▸ **TASK GOAL**:
Each line from the one containing "πάρει την δεύτερη μοτοσυκλέτα. Ο Marquez" through the end of the data is to be written out exactly, and nothing more.

──────── ENTRIES SHOWN

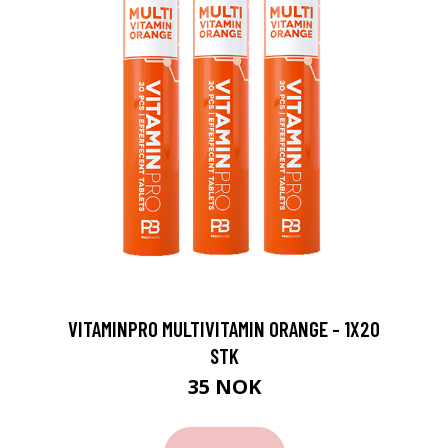
VITAMINPRO MULTIVITAMIN ORANGE - 1X20
STK
35 NOK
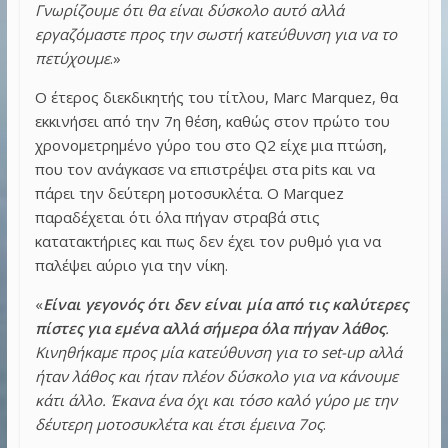
Γνωρίζουμε ότι θα είναι δύσκολο αυτό αλλά
εργαζόμαστε προς την σωστή κατεύθυνση για να το
πετύχουμε
.»
Ο έτερος διεκδικητής του τίτλου, Marc Marquez, θα
εκκινήσει από την 7η θέση, καθώς στον πρώτο του
χρονομετρημένο γύρο του στο Q2 είχε μια πτώση,
που τον ανάγκασε να επιστρέψει στα pits και να
πάρει την δεύτερη μοτοσυκλέτα. Ο Marquez
παραδέχεται ότι όλα πήγαν στραβά στις
κατατακτήριες και πως δεν έχει τον ρυθμό για να
παλέψει αύριο για την νίκη.
«
Είναι γεγονός ότι δεν είναι μία από τις καλύτερες
πίστες για εμένα αλλά σήμερα όλα πήγαν λάθος
.
Κινηθήκαμε προς μία κατεύθυνση για το set-up αλλά
ήταν λάθος και ήταν πλέον δύσκολο για να κάνουμε
κάτι άλλο. Έκανα ένα όχι και τόσο καλό γύρο με την
δέυτερη μοτοσυκλέτα και έτσι έμεινα 7ος
.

────────────────

▸ **WRITTEN ANSWER**:
πάρει την δεύτερη μοτοσυκλέτα. Ο Marquez
παραδέχεται ότι όλα πήγαν στραβά στις
κατατακτήριες και πως δεν έχει τον ρυθμό για να
παλέψει αύριο για την νίκη.
«
Είναι γεγονός ότι δεν είναι μία από τις καλύτερες
πίστες για εμένα αλλά σήμερα όλα πήγαν λάθος
.
Κινηθήκαμε προς μία κατεύθυνση για το set-up αλλά
ήταν λάθος και ήταν πλέον δύσκολο για να κάνουμε
κάτι άλλο. Έκανα ένα όχι και τόσο καλό γύρο με την
δέυτερη μοτοσυκλέτα και έτσι έμεινα 7ος
.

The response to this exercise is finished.